[Items from a dataset]
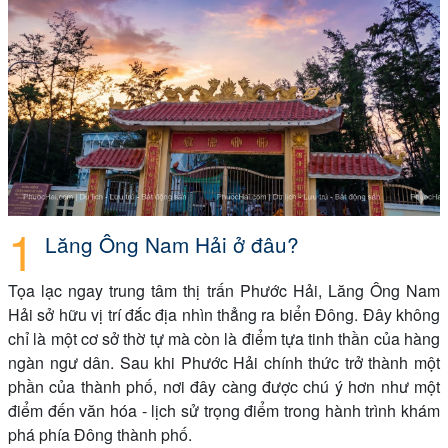
Lăng Ông Nam Hải ở đâu?
Tọa lạc ngay trung tâm thị trấn Phước Hải, Lăng Ông Nam
Hải sở hữu vị trí đắc địa nhìn thẳng ra biển Đông. Đây không
chỉ là một cơ sở thờ tự mà còn là điểm tựa tinh thần của hàng
ngàn ngư dân. Sau khi Phước Hải chính thức trở thành một
phần của thành phố, nơi đây càng được chú ý hơn như một
điểm đến văn hóa - lịch sử trọng điểm trong hành trình khám
phá phía Đông thành phố.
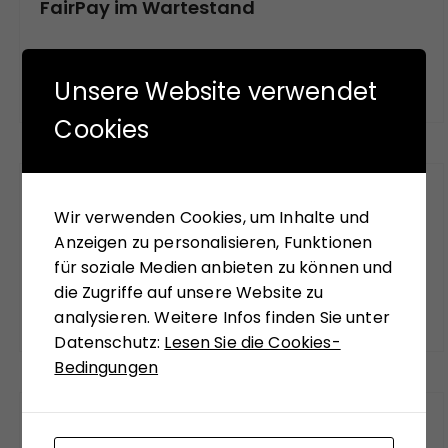
FairPay im Wartestand
Selbstbild und Realität
Unsere Website verwendet
Cookies
SKIZZEN-BLOG
Wir verwenden Cookies, um Inhalte und
Anzeigen zu personalisieren, Funktionen
Kurz und knapp das, was uns noch aufgefallen
für soziale Medien anbieten zu können und
ist.
die Zugriffe auf unsere Website zu
analysieren. Weitere Infos finden Sie unter
Datenschutz:
Lesen Sie die Cookies-
Bedingungen
FUNDSTÜCKE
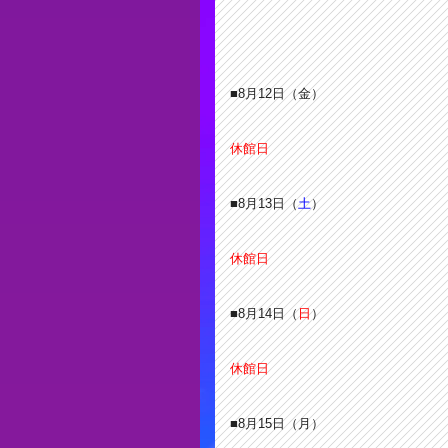
■8月12
日（金）
休館日
■8月13
日（
土
）
休館日
■8月14
日（
日
）
休館日
■8月15
日（月）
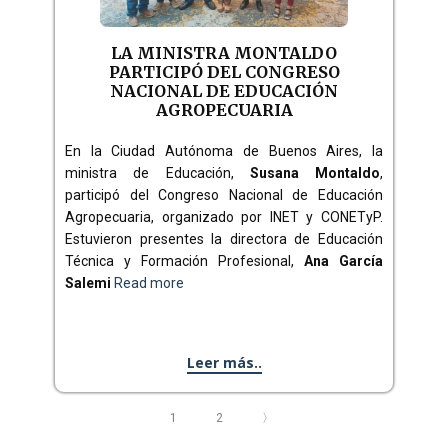
LA MINISTRA MONTALDO
PARTICIPÓ DEL CONGRESO
NACIONAL DE EDUCACIÓN
AGROPECUARIA
En la Ciudad Autónoma de Buenos Aires, la
ministra de Educación,
Susana Montaldo
,
participó del Congreso Nacional de Educación
Agropecuaria, organizado por INET y CONETyP.
Estuvieron presentes la directora de Educación
Técnica y Formación Profesional,
Ana García
Salemi
Read more
Leer más..
1
2
〉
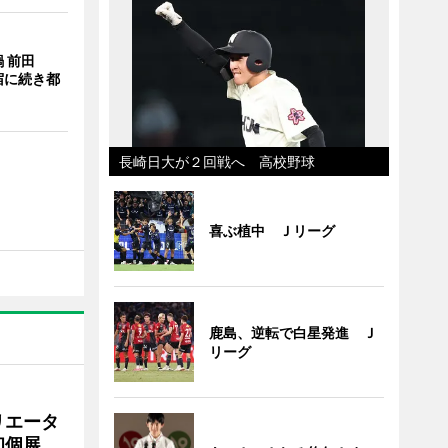
 前田
宿に続き都
長崎日大が２回戦へ 高校野球
喜ぶ植中 Ｊリーグ
鹿島、逆転で白星発進 Ｊ
リーグ
リエータ
初個展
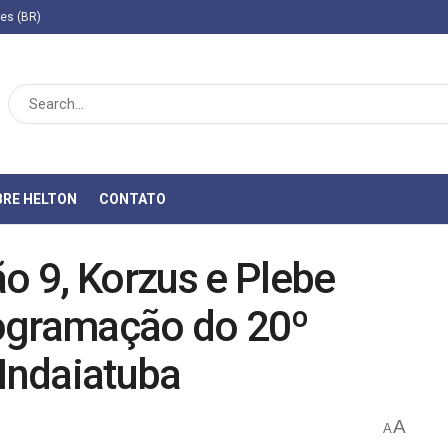
ies (BR)
BRE HELTON
CONTATO
ão 9, Korzus e Plebe
rogramação do 20º
 Indaiatuba
A
A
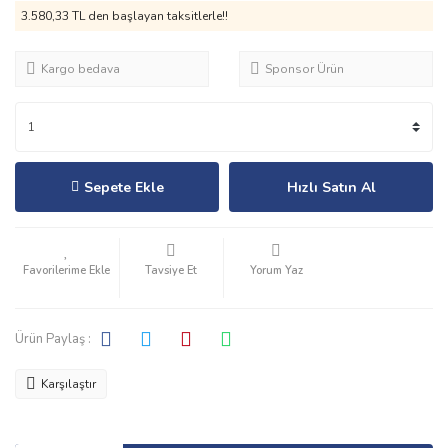
3.580,33 TL den başlayan taksitlerle!!
Kargo bedava
Sponsor Ürün
Sepete Ekle
Hızlı Satın Al
Tavsiye Et
Yorum Yaz
Ürün Paylaş :
Karşılaştır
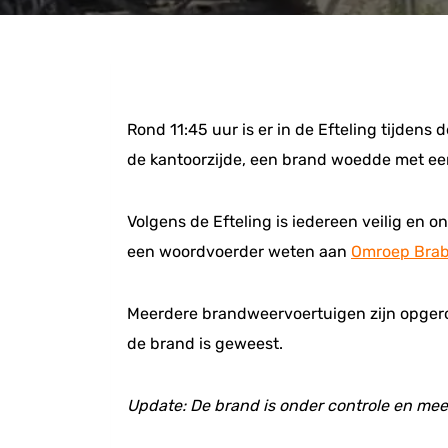
Rond 11:45 uur is er in de Efteling tijdens
de kantoorzijde, een brand woedde met een 
Volgens de Efteling is iedereen veilig en
een woordvoerder weten aan
Omroep Bra
Meerdere brandweervoertuigen zijn opgero
de brand is geweest.
Update: De brand is onder controle en m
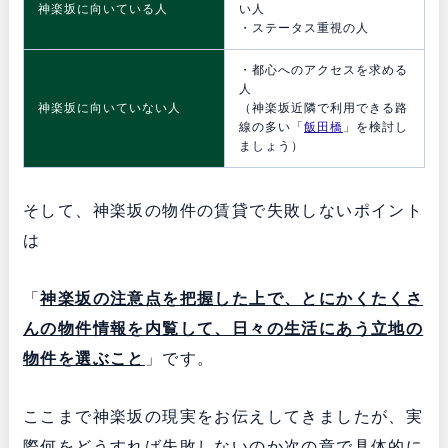
神楽坂に向いている人
い人
・ステータス重視の人
・都心へのアクセスを求める
人
神楽坂に向いていない人
（神楽坂近隣で利用できる路
線の多い「
飯田橋
」を検討し
ましょう）
そして、神楽坂の物件の賃貸で失敗しないポイント
は
「
神楽坂の注意点を把握した上で、とにかくたくさ
んの物件情報を内覧して、日々の生活にあう立地の
物件を選ぶこと
」です。
ここまで神楽坂の現実をお伝えしてきましたが、実
際何をどうすれば失敗しないのか次の章で具体的に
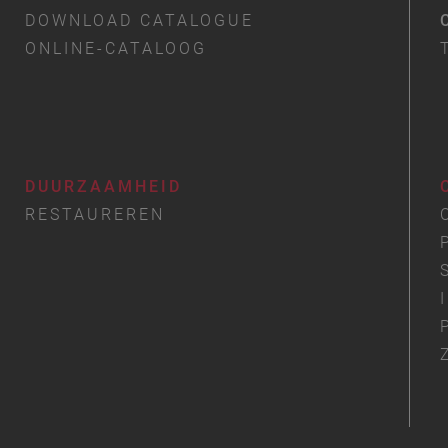
DOWNLOAD CATALOGUE
ONLINE-CATALOOG
DUURZAAMHEID
RESTAUREREN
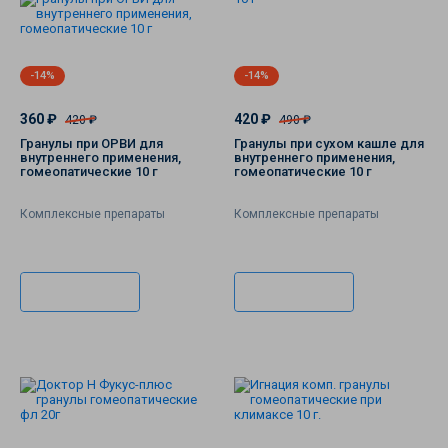
-14%
-14%
360 ₽
420 ₽
420 ₽
490 ₽
Гранулы при ОРВИ для
Гранулы при сухом кашле для
внутреннего применения,
внутреннего применения,
гомеопатические 10 г
гомеопатические 10 г
Комплексные препараты
Комплексные препараты
В корзину
В корзину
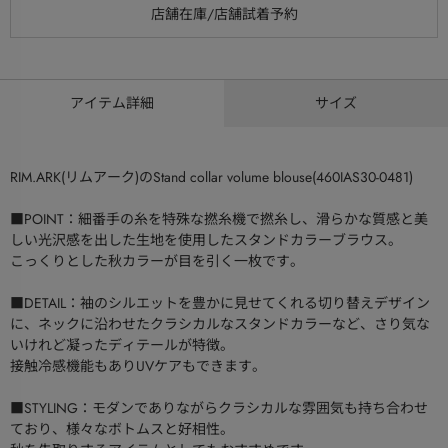
アイテム詳細
サイズ
RIM.ARK(リムアーク)のStand collar volume blouse(460IAS30-0481)
■POINT：細番手の糸を特殊な撚糸機で撚糸し、滑らかな質感と美
しい光沢感を出した生地を使用したスタンドカラーブラウス。
こっくりとした秋カラーが目を引く一枚です。
■DETAIL：袖のシルエットを豊かに見せてくれる切り替えデザイン
に、ネックに沿わせたクラシカルなスタンドカラーなど、さり気な
いけれど凝ったディテールが特徴。
接触冷感機能もありUVケアもできます。
■STYLING：モダンでありながらクラシカルな雰囲気も持ち合わせ
ており、様々なボトムスと好相性。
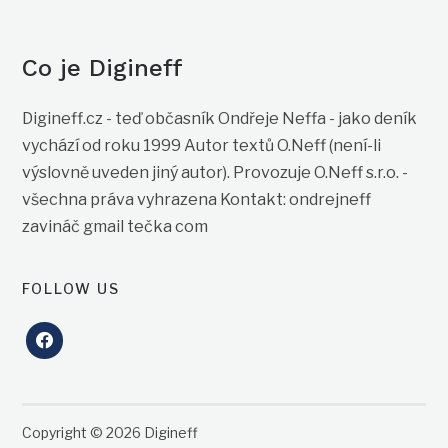
Co je Digineff
Digineff.cz - teď občasník Ondřeje Neffa - jako deník
vychází od roku 1999 Autor textů O.Neff (není-li
výslovně uveden jiný autor). Provozuje O.Neff s.r.o. -
všechna práva vyhrazena Kontakt: ondrejneff
zavináč gmail tečka com
FOLLOW US
facebook
Copyright © 2026 Digineff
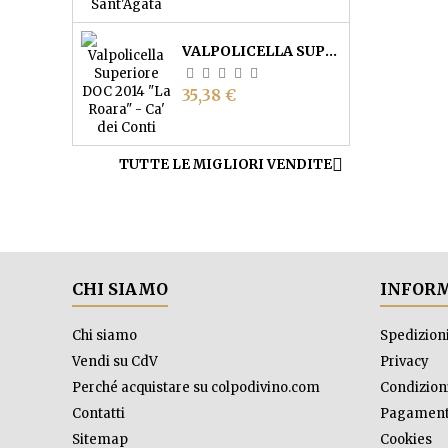
VALPOLICELLA SUPERIORE DOC "LA ROARA" - CA' DEI CONTI
Prezzo
35,38 €

TUTTE LE MIGLIORI VENDITE
CHI SIAMO
INFORM
Chi siamo
Spedizion
Vendi su CdV
Privacy
Perché acquistare su colpodivino.com
Condizioni
Contatti
Pagament
Sitemap
Cookies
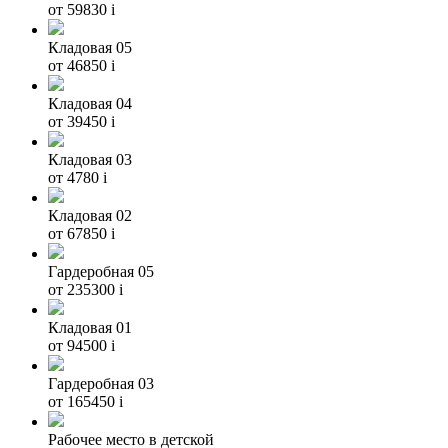
от 59830
i
Кладовая 05
от 46850
i
Кладовая 04
от 39450
i
Кладовая 03
от 4780
i
Кладовая 02
от 67850
i
Гардеробная 05
от 235300
i
Кладовая 01
от 94500
i
Гардеробная 03
от 165450
i
Рабочее место в детской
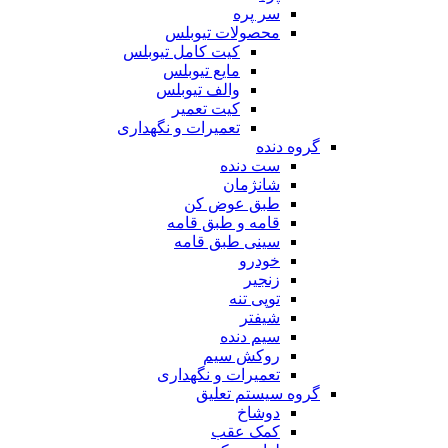
سر پره
محصولات تیوبلس
کیت کامل تیوبلس
مایع تیوبلس
والف تیوبلس
کیت تعمیر
تعمیرات و نگهداری
گروه دنده
ست دنده
شانژمان
طبق عوض کن
قامه و طبق قامه
سینی طبق قامه
خودرو
زنجیر
توپی تنه
شیفتر
سیم دنده
روکش سیم
تعمیرات و نگهداری
گروه سیستم تعلیق
دوشاخ
کمک عقب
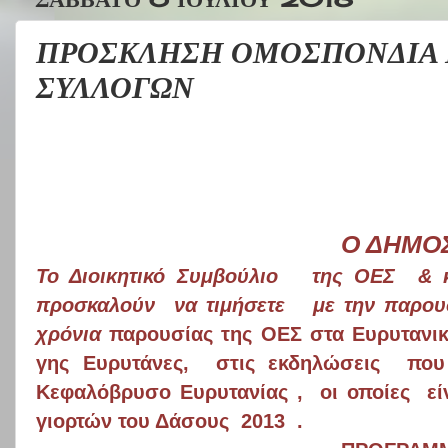
ΠΡΟΣΚΛΗΣΗ ΟΜΟΣΠΟΝΔΙΑ 
ΣΥΛΛΟΓΩΝ
Ο ΔΗΜΟ
Το Διοικητικό Συμβούλιο
της ΟΕΣ
& 
προσκαλούν
να τιμήσετε
με την παρου
χρόνια
παρουσίας της ΟΕΣ στα Ευρυτανι
γης Ευρυτάνες,
στις εκδηλώσεις
που
Κεφαλόβρυσο Ευρυτανίας ,
οι οποίες
ε
γιορτών του Δάσους
2013
.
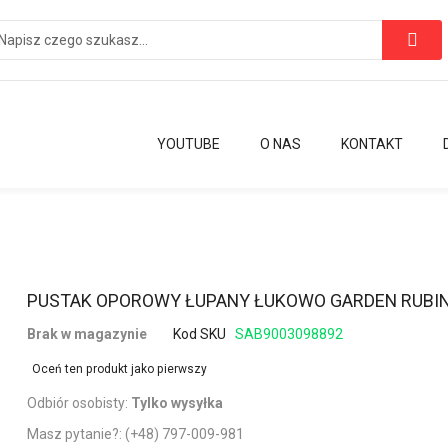
YOUTUBE
O NAS
KONTAKT
Przejdź
PUSTAK OPOROWY ŁUPANY ŁUKOWO GARDEN RUBIN
na
Brak w magazynie
Kod SKU
SAB9003098892
początek
galerii
Oceń ten produkt jako pierwszy
Odbiór osobisty:
Tylko wysyłka
Masz pytanie?:
(+48) 797-009-981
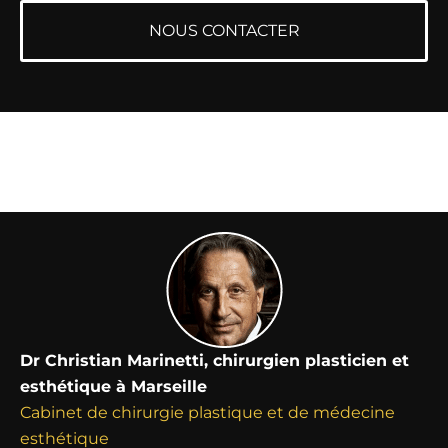
NOUS CONTACTER
Dr Christian Marinetti, chirurgien plasticien et
esthétique à Marseille
Cabinet de chirurgie plastique et de médecine
esthétique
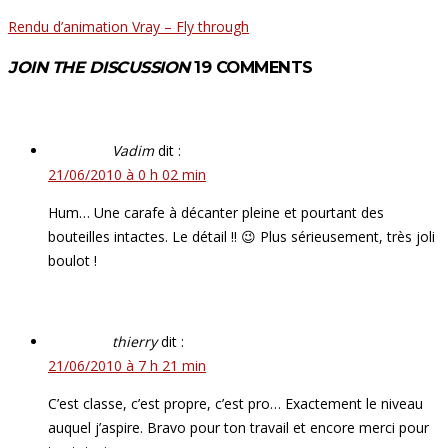
Rendu d’animation Vray – Fly through
JOIN THE DISCUSSION
19 COMMENTS
Vadim
dit :
21/06/2010 à 0 h 02 min
Hum… Une carafe à décanter pleine et pourtant des
bouteilles intactes. Le détail !! 😉 Plus sérieusement, très joli
boulot !
thierry
dit :
21/06/2010 à 7 h 21 min
C’est classe, c’est propre, c’est pro… Exactement le niveau
auquel j’aspire. Bravo pour ton travail et encore merci pour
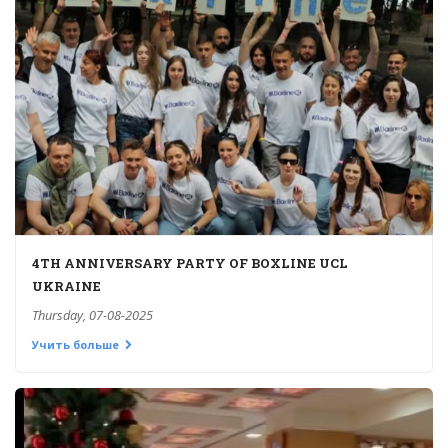
4TH ANNIVERSARY PARTY OF BOXLINE UCL
UKRAINE
Thursday, 07-08-2025
Учить больше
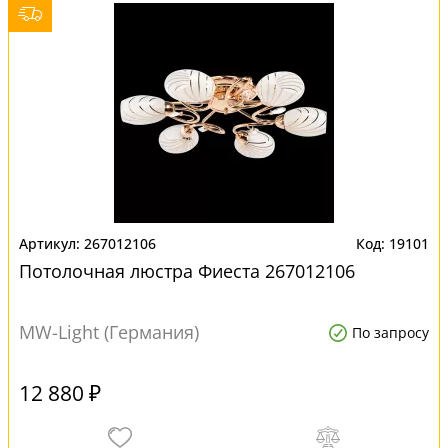
267012106
19101
Потолочная люстра Фиеста 267012106
MW-Light (Германия)
По запросу
12 880 ₽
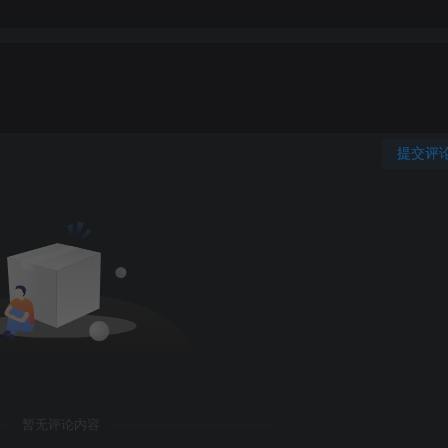
提交评
暂无评论内容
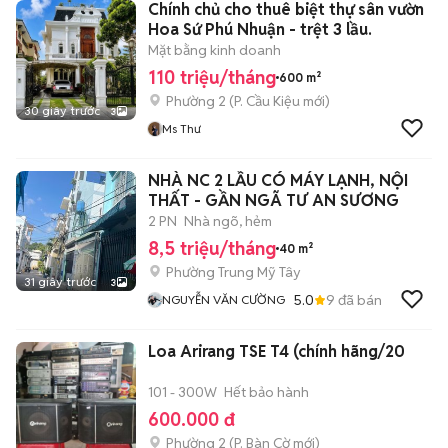
Chính chủ cho thuê biệt thự sân vườn
Hoa Sứ Phú Nhuận - trệt 3 lầu.
Mặt bằng kinh doanh
110 triệu/tháng
600 m²
Phường 2
(
P. Cầu Kiệu
mới)
30 giây trước
3
Ms Thư
NHÀ NC 2 LẦU CÓ MÁY LẠNH, NỘI
THẤT - GẦN NGÃ TƯ AN SƯƠNG
2 PN
Nhà ngõ, hẻm
8,5 triệu/tháng
40 m²
Phường Trung Mỹ Tây
31 giây trước
3
5.0
9
đã bán
NGUYỄN VĂN CƯỜNG
Loa Arirang TSE T4 (chính hãng/20
101 - 300W
Hết bảo hành
600.000 đ
Phường 2
(
P. Bàn Cờ
mới)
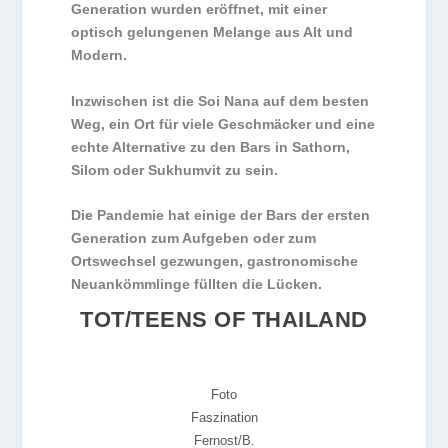
Generation wurden eröffnet, mit einer
optisch gelungenen Melange aus Alt und
Modern.
Inzwischen ist die Soi Nana auf dem besten
Weg, ein Ort für viele Geschmäcker und eine
echte Alternative zu den Bars in Sathorn,
Silom oder Sukhumvit zu sein.
Die Pandemie hat einige der Bars der ersten
Generation zum Aufgeben oder zum
Ortswechsel gezwungen, gastronomische
Neuankömmlinge füllten die Lücken.
TOT/TEENS OF THAILAND
Foto
Faszination
Fernost/B.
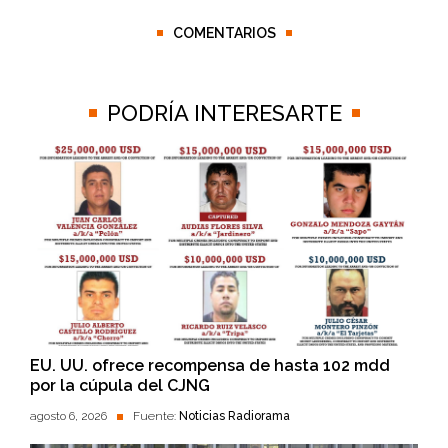
COMENTARIOS
PODRÍA INTERESARTE
EU. UU. ofrece recompensa de hasta 102 mdd
por la cúpula del CJNG
agosto 6, 2026
Fuente:
Noticias Radiorama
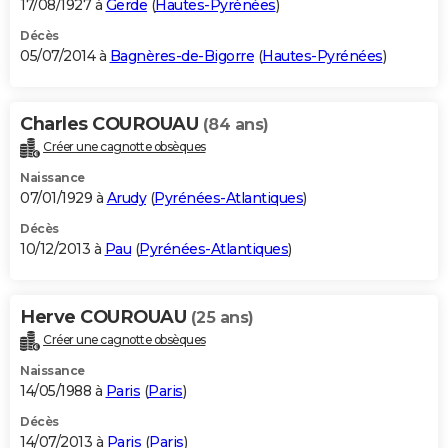
17/08/1927 à
Gerde
(
Hautes-Pyrénées
)
Décès
05/07/2014 à
Bagnères-de-Bigorre
(
Hautes-Pyrénées
)
Charles COUROUAU
(84 ans)
Créer une cagnotte obsèques
Naissance
07/01/1929 à
Arudy
(
Pyrénées-Atlantiques
)
Décès
10/12/2013 à
Pau
(
Pyrénées-Atlantiques
)
Herve COUROUAU
(25 ans)
Créer une cagnotte obsèques
Naissance
14/05/1988 à
Paris
(
Paris
)
Décès
14/07/2013 à
Paris
(
Paris
)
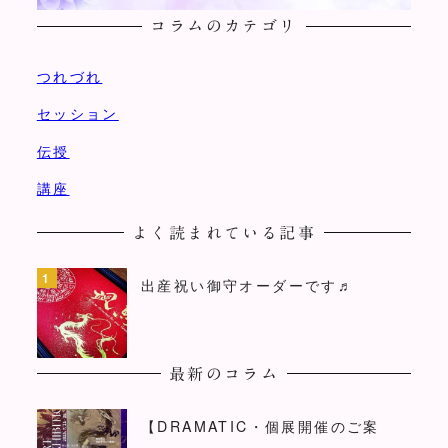
コラムのカテゴリ
つれづれ
セッション
伝授
講座
よく読まれている記事
出産祝い御守オーダーです♬
最新のコラム
【DRAMATIC・個展開催のご案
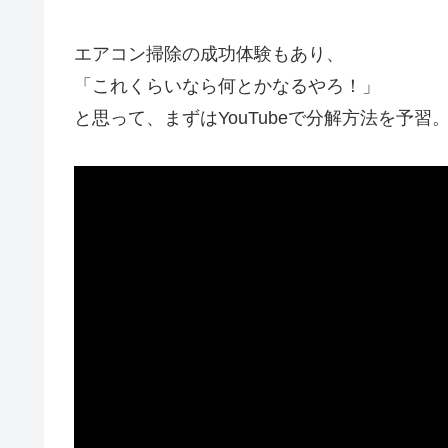
エアコン掃除の成功体験もあり、
「これくらいなら何とかなるやろ！」
と思って、まずはYouTubeで分解方法を予習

ACTIVITY
Would you please filter the lines above and copy every one that includes "Đông"?

ANSWER SECTION
Hải sở hữu vị trí đắc địa nhìn thẳng ra biển Đông. Đây không
phá phía Đông thành phố.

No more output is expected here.